* _Prompt_
Would you transcribe the records below from the line with "Mijn naam, e-mail en site opslaan in deze" to the line with "そもそもアルコール量とは？", ends included, exactly and with nothing more, leaving the pictures out?

* _Data for analysis_
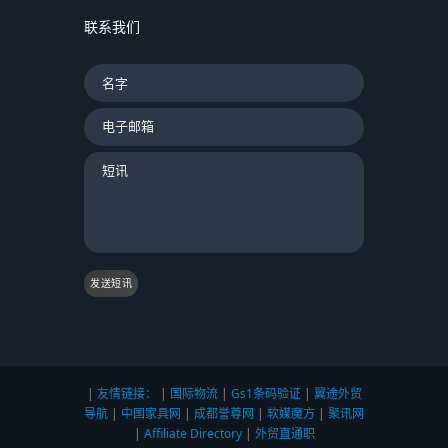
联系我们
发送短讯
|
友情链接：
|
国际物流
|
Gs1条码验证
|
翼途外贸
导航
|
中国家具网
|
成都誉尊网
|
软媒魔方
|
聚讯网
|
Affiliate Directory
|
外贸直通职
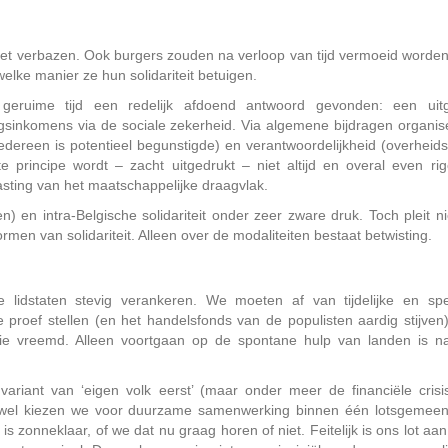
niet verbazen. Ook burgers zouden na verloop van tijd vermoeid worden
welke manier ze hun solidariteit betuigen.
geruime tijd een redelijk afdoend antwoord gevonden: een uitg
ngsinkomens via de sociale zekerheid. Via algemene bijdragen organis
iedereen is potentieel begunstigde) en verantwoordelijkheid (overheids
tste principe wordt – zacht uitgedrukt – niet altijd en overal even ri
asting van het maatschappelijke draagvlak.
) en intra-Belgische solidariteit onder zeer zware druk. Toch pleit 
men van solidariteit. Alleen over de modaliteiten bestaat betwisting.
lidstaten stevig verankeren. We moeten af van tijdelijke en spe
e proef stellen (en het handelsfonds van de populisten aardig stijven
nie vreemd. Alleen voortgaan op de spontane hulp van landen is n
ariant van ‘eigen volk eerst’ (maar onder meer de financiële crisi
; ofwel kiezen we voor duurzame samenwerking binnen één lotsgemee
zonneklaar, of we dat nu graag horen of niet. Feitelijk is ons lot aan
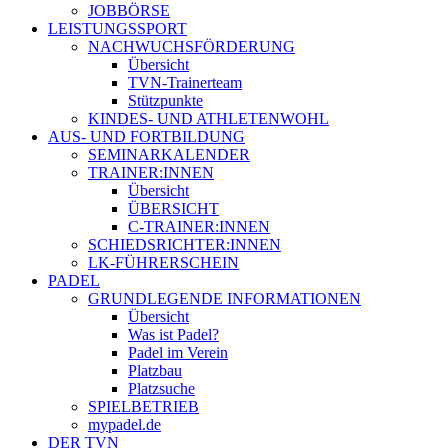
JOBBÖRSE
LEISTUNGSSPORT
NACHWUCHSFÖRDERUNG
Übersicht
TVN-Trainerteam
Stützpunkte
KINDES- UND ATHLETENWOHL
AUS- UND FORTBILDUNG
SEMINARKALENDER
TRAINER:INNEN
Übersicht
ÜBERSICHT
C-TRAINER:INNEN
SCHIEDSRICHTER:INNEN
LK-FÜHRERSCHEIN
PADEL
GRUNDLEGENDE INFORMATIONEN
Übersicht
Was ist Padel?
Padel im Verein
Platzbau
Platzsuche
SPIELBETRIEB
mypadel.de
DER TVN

* * *

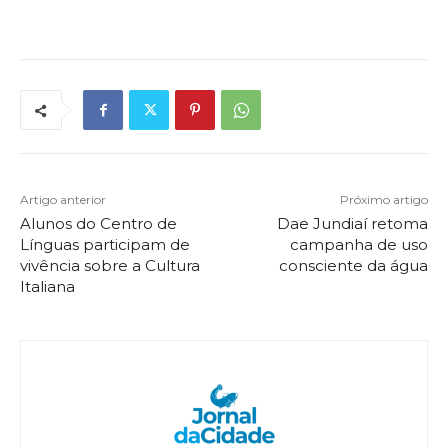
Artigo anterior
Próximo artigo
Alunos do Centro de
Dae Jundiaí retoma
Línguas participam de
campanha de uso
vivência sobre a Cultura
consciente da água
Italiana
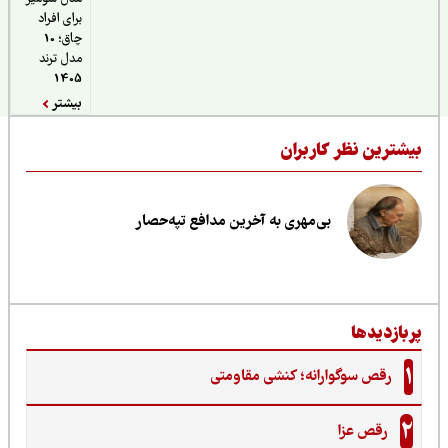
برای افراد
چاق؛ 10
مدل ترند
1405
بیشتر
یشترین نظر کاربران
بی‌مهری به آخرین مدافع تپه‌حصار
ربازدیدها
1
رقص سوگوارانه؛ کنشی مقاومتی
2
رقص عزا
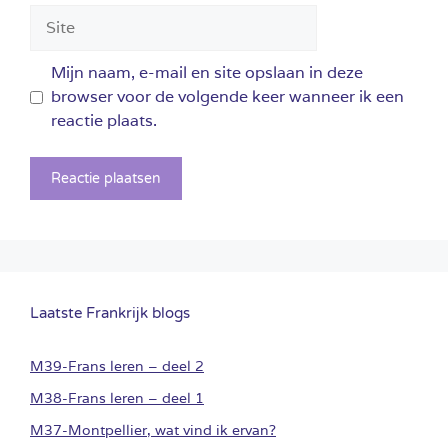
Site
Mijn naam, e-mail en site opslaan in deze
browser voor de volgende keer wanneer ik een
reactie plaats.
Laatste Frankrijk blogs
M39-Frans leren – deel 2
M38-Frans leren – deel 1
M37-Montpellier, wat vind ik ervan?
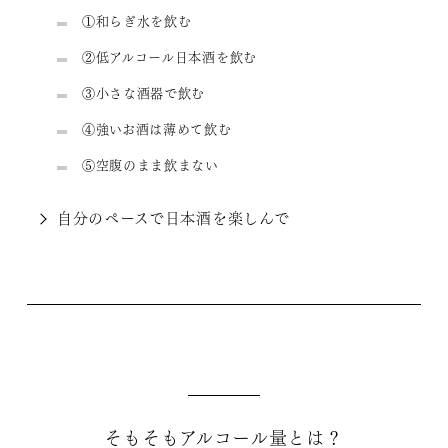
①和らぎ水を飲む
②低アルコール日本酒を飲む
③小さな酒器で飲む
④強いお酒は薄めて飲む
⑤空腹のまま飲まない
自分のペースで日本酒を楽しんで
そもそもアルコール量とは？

---

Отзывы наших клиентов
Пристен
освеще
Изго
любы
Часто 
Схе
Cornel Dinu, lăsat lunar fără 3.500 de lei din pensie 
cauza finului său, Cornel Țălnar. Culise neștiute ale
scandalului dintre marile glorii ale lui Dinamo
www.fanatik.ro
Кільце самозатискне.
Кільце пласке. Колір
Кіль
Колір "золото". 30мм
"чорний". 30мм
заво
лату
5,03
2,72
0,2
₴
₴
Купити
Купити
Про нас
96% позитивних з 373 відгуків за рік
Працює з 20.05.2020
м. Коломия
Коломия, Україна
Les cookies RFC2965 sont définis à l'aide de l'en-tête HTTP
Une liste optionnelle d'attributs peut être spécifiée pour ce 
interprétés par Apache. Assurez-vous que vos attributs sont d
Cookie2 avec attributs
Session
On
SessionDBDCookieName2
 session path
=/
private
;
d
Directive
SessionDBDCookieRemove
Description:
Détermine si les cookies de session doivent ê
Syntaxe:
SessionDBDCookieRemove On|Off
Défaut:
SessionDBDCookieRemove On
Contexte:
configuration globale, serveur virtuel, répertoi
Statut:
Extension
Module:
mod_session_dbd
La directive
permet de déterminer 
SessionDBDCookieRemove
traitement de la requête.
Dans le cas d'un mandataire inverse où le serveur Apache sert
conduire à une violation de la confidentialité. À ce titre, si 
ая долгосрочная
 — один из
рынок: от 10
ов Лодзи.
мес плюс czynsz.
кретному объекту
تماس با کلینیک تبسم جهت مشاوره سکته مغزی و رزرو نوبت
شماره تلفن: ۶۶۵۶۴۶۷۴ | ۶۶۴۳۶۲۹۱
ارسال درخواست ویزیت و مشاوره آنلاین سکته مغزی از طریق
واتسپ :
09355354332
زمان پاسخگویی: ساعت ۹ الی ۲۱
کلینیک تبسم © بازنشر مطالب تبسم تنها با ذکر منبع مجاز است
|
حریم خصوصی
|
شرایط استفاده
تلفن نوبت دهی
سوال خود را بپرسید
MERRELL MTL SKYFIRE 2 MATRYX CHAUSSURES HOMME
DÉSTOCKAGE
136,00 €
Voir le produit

* _Solution to the problem_
Mijn naam, e-mail en site opslaan in deze
browser voor de volgende keer wanneer ik een
reactie plaats.
Laatste Frankrijk blogs
M39-Frans leren – deel 2
M38-Frans leren – deel 1
M37-Montpellier, wat vind ik ervan?
①和らぎ水を飲む
②低アルコール日本酒を飲む
③小さな酒器で飲む
④強いお酒は薄めて飲む
⑤空腹のまま飲まない
自分のペースで日本酒を楽しんで
そもそもアルコール量とは？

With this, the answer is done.